**TASK GOAL:** Your task is to retype each line of the data below exactly.

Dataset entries
# # # # # # #

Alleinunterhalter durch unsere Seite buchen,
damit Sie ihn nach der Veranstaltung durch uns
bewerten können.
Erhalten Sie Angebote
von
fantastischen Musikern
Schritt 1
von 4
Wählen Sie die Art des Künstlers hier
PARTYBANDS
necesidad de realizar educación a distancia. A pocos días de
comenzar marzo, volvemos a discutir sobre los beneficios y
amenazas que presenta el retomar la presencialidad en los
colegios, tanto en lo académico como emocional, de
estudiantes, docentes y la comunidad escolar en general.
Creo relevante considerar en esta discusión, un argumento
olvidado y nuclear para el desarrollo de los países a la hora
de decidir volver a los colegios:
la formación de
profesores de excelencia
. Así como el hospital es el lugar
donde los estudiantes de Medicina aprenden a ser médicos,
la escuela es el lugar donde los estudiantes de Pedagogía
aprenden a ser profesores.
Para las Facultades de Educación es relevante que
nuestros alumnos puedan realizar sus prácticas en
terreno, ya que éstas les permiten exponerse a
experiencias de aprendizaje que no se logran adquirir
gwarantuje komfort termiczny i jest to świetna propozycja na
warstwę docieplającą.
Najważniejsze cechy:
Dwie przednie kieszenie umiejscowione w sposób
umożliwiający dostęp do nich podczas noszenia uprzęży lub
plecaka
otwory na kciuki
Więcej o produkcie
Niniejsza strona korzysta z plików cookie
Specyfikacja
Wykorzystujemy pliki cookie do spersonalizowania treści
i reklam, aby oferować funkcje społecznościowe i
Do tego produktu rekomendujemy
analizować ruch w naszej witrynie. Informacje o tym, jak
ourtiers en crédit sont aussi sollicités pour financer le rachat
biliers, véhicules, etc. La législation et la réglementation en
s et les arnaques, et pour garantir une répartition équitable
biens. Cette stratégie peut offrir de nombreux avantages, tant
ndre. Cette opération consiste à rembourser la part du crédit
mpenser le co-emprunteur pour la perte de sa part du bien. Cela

# # # # # # #

**PROBLEM SOLUTION:**
Alleinunterhalter durch unsere Seite buchen,
damit Sie ihn nach der Veranstaltung durch uns
bewerten können.
Erhalten Sie Angebote
von
fantastischen Musikern
Schritt 1
von 4
Wählen Sie die Art des Künstlers hier
PARTYBANDS
necesidad de realizar educación a distancia. A pocos días de
comenzar marzo, volvemos a discutir sobre los beneficios y
amenazas que presenta el retomar la presencialidad en los
colegios, tanto en lo académico como emocional, de
estudiantes, docentes y la comunidad escolar en general.
Creo relevante considerar en esta discusión, un argumento
olvidado y nuclear para el desarrollo de los países a la hora
de decidir volver a los colegios:
la formación de
profesores de excelencia
. Así como el hospital es el lugar
donde los estudiantes de Medicina aprenden a ser médicos,
la escuela es el lugar donde los estudiantes de Pedagogía
aprenden a ser profesores.
Para las Facultades de Educación es relevante que
nuestros alumnos puedan realizar sus prácticas en
terreno, ya que éstas les permiten exponerse a
experiencias de aprendizaje que no se logran adquirir
gwarantuje komfort termiczny i jest to świetna propozycja na
warstwę docieplającą.
Najważniejsze cechy:
Dwie przednie kieszenie umiejscowione w sposób
umożliwiający dostęp do nich podczas noszenia uprzęży lub
plecaka
otwory na kciuki
Więcej o produkcie
Niniejsza strona korzysta z plików cookie
Specyfikacja
Wykorzystujemy pliki cookie do spersonalizowania treści
i reklam, aby oferować funkcje społecznościowe i
Do tego produktu rekomendujemy
analizować ruch w naszej witrynie. Informacje o tym, jak
ourtiers en crédit sont aussi sollicités pour financer le rachat
biliers, véhicules, etc. La législation et la réglementation en
s et les arnaques, et pour garantir une répartition équitable
biens. Cette stratégie peut offrir de nombreux avantages, tant
ndre. Cette opération consiste à rembourser la part du crédit
mpenser le co-emprunteur pour la perte de sa part du bien. Cela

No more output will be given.